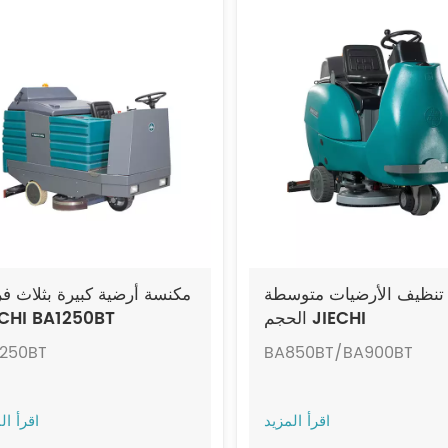
 تنظيف الأرضيات متوسطة
مكنسة أرضية كبيرة بثلاث 
الحجم JIECHI
ECHI BA1250BT
BA850BT/BA900BT
1250BT
BA850BT/BA900BT
اقرأ المزيد
اقرأ ال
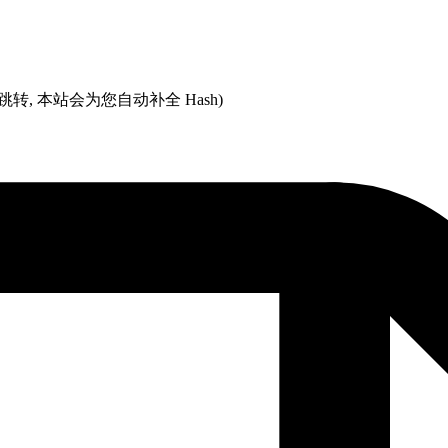
跳转, 本站会为您自动补全 Hash)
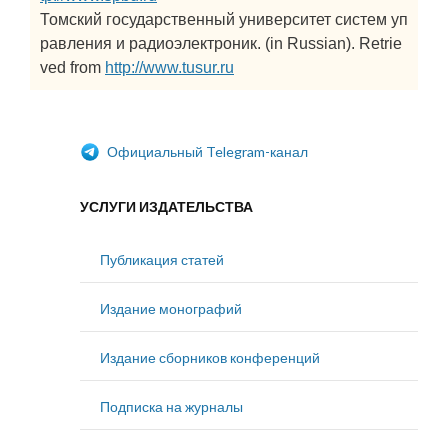
Томский государственный университет систем уп
равления и радиоэлектроник. (in Russian). Retrie
ved from
http://www.tusur.ru
Официальный Telegram-канал
УСЛУГИ ИЗДАТЕЛЬСТВА
Публикация статей
Издание монографий
Издание сборников конференций
Подписка на журналы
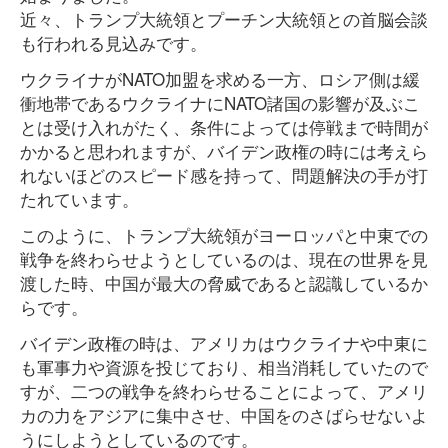
近々、トランプ大統領とプーチン大統領との首脳会談
も行われる見込みです。
ウクライナがNATO加盟を求める一方、ロシア側は緩
衝地帯であるウクライナにNATO諸国の影響が及ぶこ
とは受け入れがたく、条件によっては停戦まで時間が
かかると思われますが、バイデン政権の時には考えら
れないほどのスピード感を持って、問題解決の手が打
たれています。
このように、トランプ大統領がヨーロッパと中東での
戦争を終わらせようとしているのは、現在の世界を見
渡した時、中国が最大の脅威であると認識しているか
らです。
バイデン政権の時は、アメリカはウクライナや中東に
も軍事力や資源を投じており、相当消耗していたので
すが、二つの戦争を終わらせることによって、アメリ
カの力をアジアに集中させ、中国をのさばらせないよ
うにしようとしているのです。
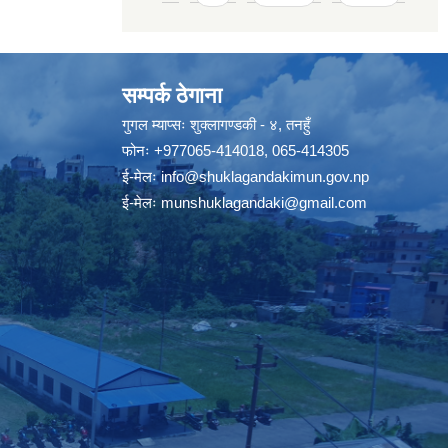
सम्पर्क ठेगाना
गुगल म्याप्सः
शुक्लागण्डकी - ४, तनहुँ
फोनः
+977065-414018
,
065-414305
ई-मेलः
info@shuklagandakimun.gov.np
ई-मेलः
munshuklagandaki@gmail.com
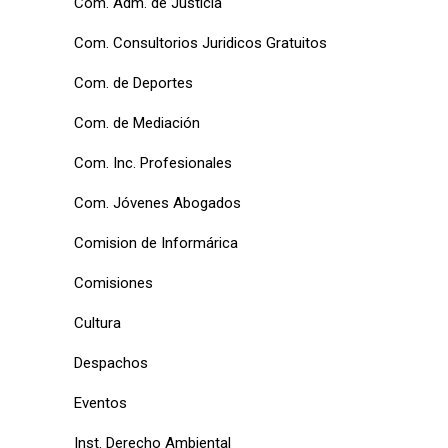
Com. Adm. de Justicia
Com. Consultorios Juridicos Gratuitos
Com. de Deportes
Com. de Mediación
Com. Inc. Profesionales
Com. Jóvenes Abogados
Comision de Informárica
Comisiones
Cultura
Despachos
Eventos
Inst. Derecho Ambiental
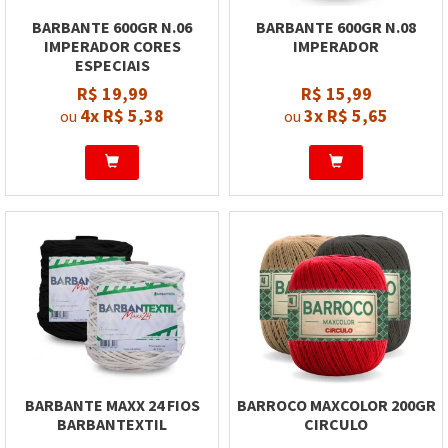
BARBANTE 600GR N.06
BARBANTE 600GR N.08
IMPERADOR CORES
IMPERADOR
ESPECIAIS
R$ 19,99
R$ 15,99
4x
R$ 5,38
3x
R$ 5,65
ou
ou
BARBANTE MAXX 24 FIOS
BARROCO MAXCOLOR 200GR
BARBANTEXTIL
CIRCULO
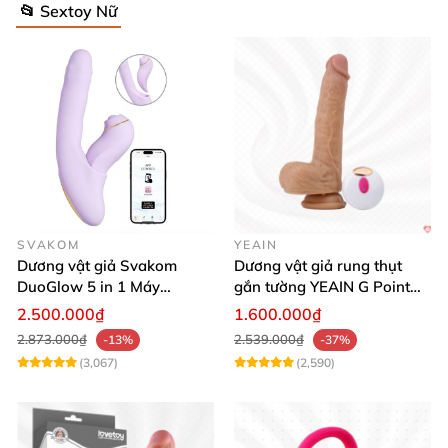
📂 Sextoy Nữ
SVAKOM
YEAIN
Dương vật giả Svakom
Dương vật giả rung thụt
DuoGlow 5 in 1 Máy
gắn tường YEAIN G Point
Massage Điểm G & Âm Vật
siêu thực điều khiển từ xa
2.500.000₫
1.600.000₫
Điều Khiển App
2.873.000₫
2.539.000₫
-13%
-37%
(3,067)
(2,590)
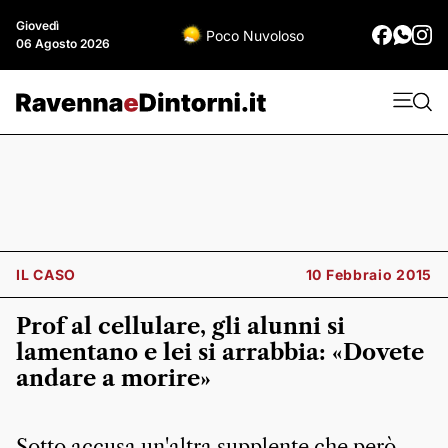
Giovedì
Poco Nuvoloso
06 Agosto 2026
IL CASO
10 Febbraio 2015
Prof al cellulare, gli alunni si
lamentano e lei si arrabbia: «Dovete
andare a morire»
Sotto accusa un'altra supplente che però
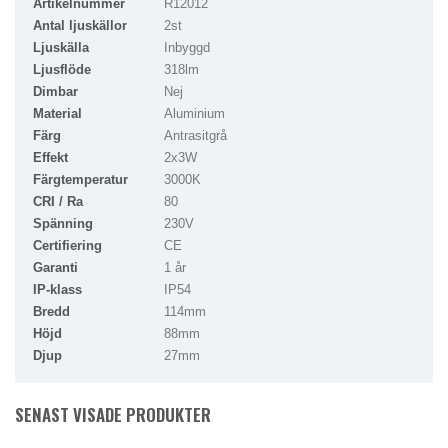
Artikelnummer
R12012
Antal ljuskällor
2st
Ljuskälla
Inbyggd
Ljusflöde
318lm
Dimbar
Nej
Material
Aluminium
Färg
Antrasitgrå
Effekt
2x3W
Färgtemperatur
3000K
CRI / Ra
80
Spänning
230V
Certifiering
CE
Garanti
1 år
IP-klass
IP54
Bredd
114mm
Höjd
88mm
Djup
27mm
SENAST VISADE PRODUKTER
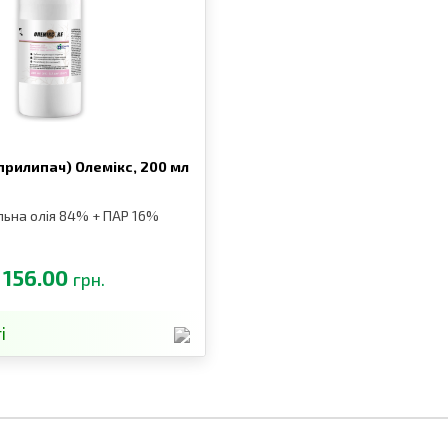
прилипач) Олемікс,
200 мл
ьна олія 84% + ПАР 16%
156.00
грн.
і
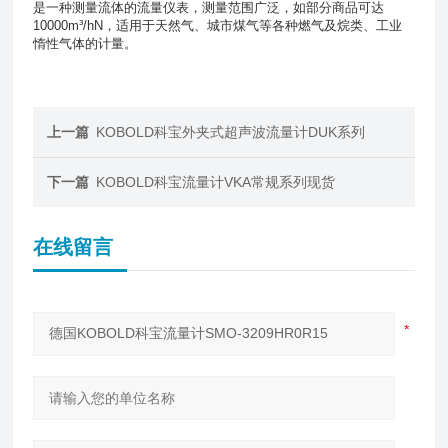
是一种测量流体的流量仪表，测量范围广泛，如部分商品可达
10000m³/hN
，适用于天然气、城市煤气等各种燃气及烷类、工业
惰性气体的计量。
上一篇
KOBOLD科宝外夹式超声波流量计DUK系列
下一篇
KOBOLD科宝流量计VKA常规系列现货
在线留言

Task statement
Each record must be quoted in full and exactly. Do not include the pictures.

Expected output
 تنظيف الأرضيات متوسطة
مكنسة أرضية كبيرة بثلاث 
الحجم JIECHI
ECHI BA1250BT
BA850BT/BA900BT
1250BT
BA850BT/BA900BT
اقرأ المزيد
اقرأ ال
跳转, 本站会为您自动补全 Hash)
Томский государственный университет систем уп
равления и радиоэлектроник. (in Russian). Retrie
ved from
http://www.tusur.ru
Официальный Telegram-канал
УСЛУГИ ИЗДАТЕЛЬСТВА
Публикация статей
Издание монографий
Издание сборников конференций
Подписка на журналы
近々、トランプ大統領とプーチン大統領との首脳会談
も行われる見込みです。
ウクライナがNATO加盟を求める一方、ロシア側は緩
衝地帯であるウクライナにNATO諸国の影響が及ぶこ
とは受け入れがたく、条件によっては停戦まで時間が
かかると思われますが、バイデン政権の時には考えら
れないほどのスピード感を持って、問題解決の手が打
たれています。
このように、トランプ大統領がヨーロッパと中東での
戦争を終わらせようとしているのは、現在の世界を見
渡した時、中国が最大の脅威であると認識しているか
らです。
バイデン政権の時は、アメリカはウクライナや中東に
も軍事力や資源を投じており、相当消耗していたので
すが、二つの戦争を終わらせることによって、アメリ
カの力をアジアに集中させ、中国をのさばらせないよ
うにしようとしているのです。
सम्पर्क ठेगाना
गुगल म्याप्सः
शुक्लागण्डकी - ४, तनहुँ
फोनः
+977065-414018
,
065-414305
ई-मेलः
info@shuklagandakimun.gov.np
ई-मेलः
munshuklagandaki@gmail.com
Com. Adm. de Justicia
Com. Consultorios Juridicos Gratuitos
Com. de Deportes
Com. de Mediación
Com. Inc. Profesionales
Com. Jóvenes Abogados
Comision de Informárica
Comisiones
Cultura
Despachos
Eventos
Inst. Derecho Ambiental
BARBANTE 600GR N.06
BARBANTE 600GR N.08
IMPERADOR CORES
IMPERADOR
ESPECIAIS
R$ 19,99
R$ 15,99
4x
R$ 5,38
3x
R$ 5,65
ou
ou
BARBANTE MAXX 24 FIOS
BARROCO MAXCOLOR 200GR
BARBANTEXTIL
CIRCULO
📂 Sextoy Nữ
SVAKOM
YEAIN
Dương vật giả Svakom
Dương vật giả rung thụt
DuoGlow 5 in 1 Máy
gắn tường YEAIN G Point
Massage Điểm G & Âm Vật
siêu thực điều khiển từ xa
2.500.000₫
1.600.000₫
Điều Khiển App
2.873.000₫
2.539.000₫
-13%
-37%
(3,067)
(2,590)
Giovedì
Poco Nuvoloso
06 Agosto 2026
IL CASO
10 Febbraio 2015
Prof al cellulare, gli alunni si
lamentano e lei si arrabbia: «Dovete
andare a morire»
Sotto accusa un'altra supplente che però
Artikelnummer
R12012
Antal ljuskällor
2st
Ljuskälla
Inbyggd
Ljusflöde
318lm
Dimbar
Nej
Material
Aluminium
Färg
Antrasitgrå
Effekt
2x3W
Färgtemperatur
3000K
CRI / Ra
80
Spänning
230V
Certifiering
CE
Garanti
1 år
IP-klass
IP54
Bredd
114mm
Höjd
88mm
Djup
27mm
SENAST VISADE PRODUKTER
прилипач) Олемікс,
200 мл
ьна олія 84% + ПАР 16%
156.00
грн.
і
是一种测量流体的流量仪表，测量范围广泛，如部分商品可达
10000m³/hN
，适用于天然气、城市煤气等各种燃气及烷类、工业
惰性气体的计量。
上一篇
KOBOLD科宝外夹式超声波流量计DUK系列
下一篇
KOBOLD科宝流量计VKA常规系列现货
在线留言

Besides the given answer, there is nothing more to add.